Too Obsessed With Money
Weekend before last I bought a beautiful new dress for an upcoming wedding. I fell in love with it immediately. I brought it into the dressing room just for kicks, assuming it wouldn’t fit, wouldn’t look right and would end up right back on the rack where I originally found it. Instead, much to my surprise, it fit like a glove.
My mom, who is even more frugal than I am at times, said, “Do you want to wait to buy that? It’s not on sale and the wedding isn’t for a few more months.” I thought about the question and the comments that followed, but I felt compelled to buy that dress. It just looked so good.
I justified the purchase in my mind. I looked amazing. I rarely splurge on clothing. There was only one in my size and I couldn’t risk waiting for it to go on sale. So I forked over full price, (which is something I almost never do), and walked out of the store with a brand-new, beautiful dress.
I came home and placed that gorgeous new item in my closet. I hung it alongside other dresses that were purchased at deeply discounted prices. It sparkles in a shiny way that none of the other dresses do and despite the price I was happy with my purchase, but I couldn’t get over the feeling that I paid too much for it.

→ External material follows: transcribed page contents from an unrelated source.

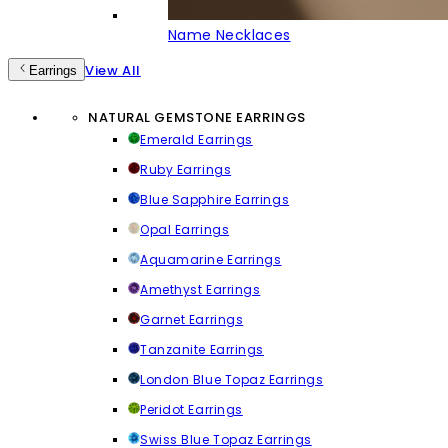
Name Necklaces
View All
Earrings
NATURAL GEMSTONE EARRINGS
Emerald Earrings
Ruby Earrings
Blue Sapphire Earrings
Opal Earrings
Aquamarine Earrings
Amethyst Earrings
Garnet Earrings
Tanzanite Earrings
London Blue Topaz Earrings
Peridot Earrings
Swiss Blue Topaz Earrings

When I couldn’t get that itchy idea out of my head I logged onto my computer and scoured the Internet for the same dress at a cheaper price. I didn’t spend a huge amount of time searching, but I definitely spent ten or fifteen minutes looking for a better deal. I was still bothered by the notion of spending too much money, but I turned off my computer and pushed the issue to the back of my mind.
I left it there until my mom called to tell me she found the exact same dress at a different store for $30 less. I immediately called the store to see if they had my size and asked if I could use a 20% off coupon. When the woman answered yes to both questions I asked her to put it on hold for me. I drove to the store the following morning. At the end of the day I spent $50 less than my first purchase.
I planned to visit my parents anyway that afternoon, so the drive wasn’t entirely out of my way, but I can’t help thinking that I’ve become a bit too obsessed with money. While it’s good to be frugal I can’t waste so much time looking for the best bargain. After all, in some cases isn’t time more valuable than money?